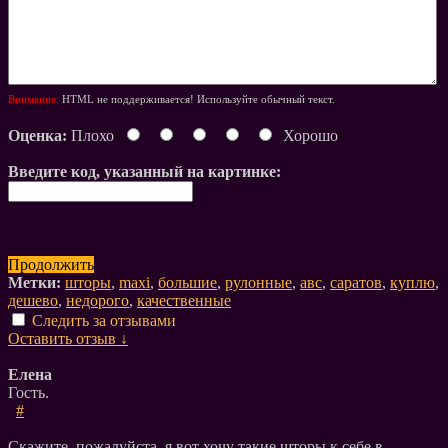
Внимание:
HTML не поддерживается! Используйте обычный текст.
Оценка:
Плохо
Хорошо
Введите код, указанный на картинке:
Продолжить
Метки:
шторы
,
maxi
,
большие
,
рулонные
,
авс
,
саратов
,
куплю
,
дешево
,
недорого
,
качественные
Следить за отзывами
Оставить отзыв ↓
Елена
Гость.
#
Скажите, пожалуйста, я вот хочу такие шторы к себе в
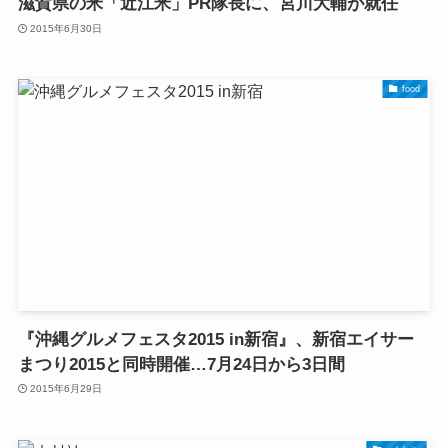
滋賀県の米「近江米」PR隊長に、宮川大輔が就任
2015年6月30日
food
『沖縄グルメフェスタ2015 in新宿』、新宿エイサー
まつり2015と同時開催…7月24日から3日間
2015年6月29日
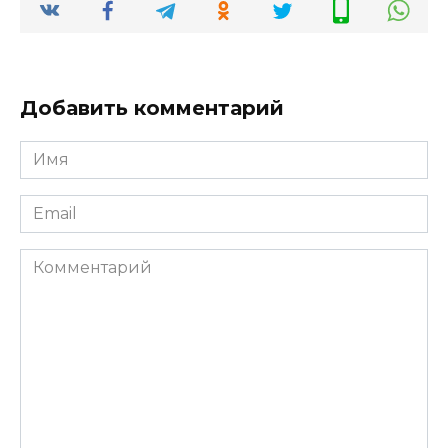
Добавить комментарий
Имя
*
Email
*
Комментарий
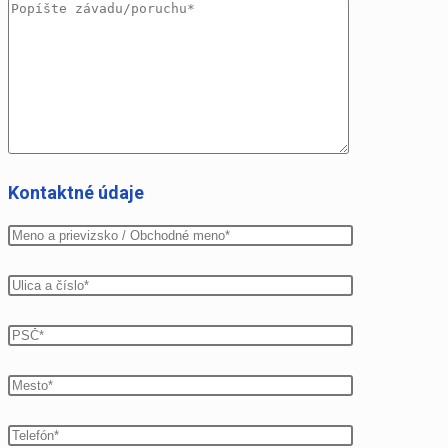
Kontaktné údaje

(Activity): One figure is all that is needed: the number of lines above in which the word "шторы" appears.

(Output for this task): 2